El Clasico has always been ‘the biggest club game in the world’ but over the last few years, the fixture seems to have taken on more significance than usual.
The political undercurrent to this one could make life a little uncomfortable but all Real Madrid will be concerned with is getting the three points to not only end Ernesto Valverde’s incredible unbeaten start to the campaign, but to bring Barcelona back towards the chasing pack.
Valverde and his players will be acutely aware that they’ve never really fared too well in the early Saturday kick-offs, and when this titanic tussle was played at 4pm local time on a Saturday back in 2013, Barca lost at the Santiago Bernabeu.
Already 11 points clear of their eternal rivals this season, the Blaugrana were 16 ahead when they travelled to Madrid for the 2013 encounter. If anything, that would suggest that form can go out of the window for this game.
Real were, in fact, the last team to beat the Catalans, a comprehensive Super Cup victory over two legs which was supposed to be the precursor to a record-breaking season for Los Blancos and one of transition for Barca.
As we’ve seen, the tables have been well and truly turned.
Though it’s fair to say that Barcelona haven’t really hit the heights yet, Valverde clearly knows what it takes to build a winning side, and his substitutions have won games on more than one occasion already in 2017/18.
Zinedine Zidane by contrast, has come up short. Bereft of the luck and 90th-minute winners he enjoyed throughout last season, Real have dropped an incredible amount of points already. Nor were they convincing in the Copa del Rey, when Fuenlabrada gave them an almighty scare.

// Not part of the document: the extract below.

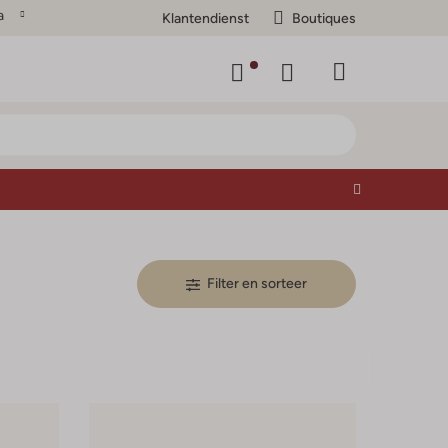
a
Klantendienst
Boutiques
Filter en sorteer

Where he once held a position of unquestioned authority, there’s a sense that the Frenchman’s tactical naivety is now coming to the fore. Absolutely no question that he’s the right man for the dressing room, as his hold over his entire squad since he took the job has proved. And another Club World Cup success in Abu Dhabi has brought further kudos.
However, unlike Valverde, he’s been unable to affect games with a change of system or personnel. A loss for Real would be devastating at this stage and even though they would have one game in hand, depending when it’s rearranged, it could hamper rather than help Los Blancos.
The title ‘El Clasico’ may be a bit of a misnomer on this occasion as we’re likely to see more of a battle than usual. Barca are missing one or two key men, and we’ll only know how keenly Samuel Umtiti’s absence is felt at full time.
Cristiano Ronaldo has been back among the goals of late, and he does enjoying silencing the Blaugrana faithful. Do so again here, and Real will still be clinging onto their title by their fingertips.